▶ _What the task requires_
Restate the following data in its entirety, word for word and without images.

▶ _Input for this task_

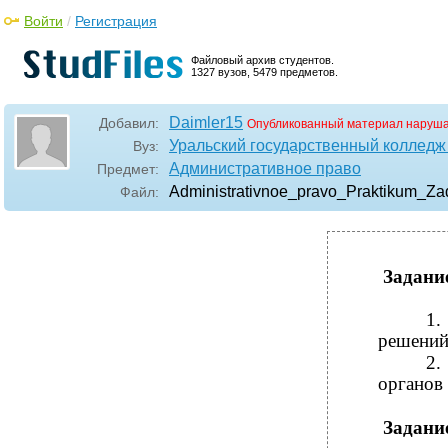
Войти
/
Регистрация
Файловый архив студентов.
1327 вузов, 5479 предметов.
Daimler15
Добавил:
Опубликованный материал наруша
Уральский государственный колледж 
Вуз:
Административное право
Предмет:
Administrativnoe_pravo_Praktikum_Z
Файл:
Задани
1.
решений
2.
органов
Задани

▶ _Output_
Войти
/
Регистрация
Файловый архив студентов.
1327 вузов, 5479 предметов.
Daimler15
Добавил:
Опубликованный материал наруша
Уральский государственный колледж 
Вуз:
Административное право
Предмет:
Administrativnoe_pravo_Praktikum_Z
Файл:
Задани
1.
решений
2.
органов
Задани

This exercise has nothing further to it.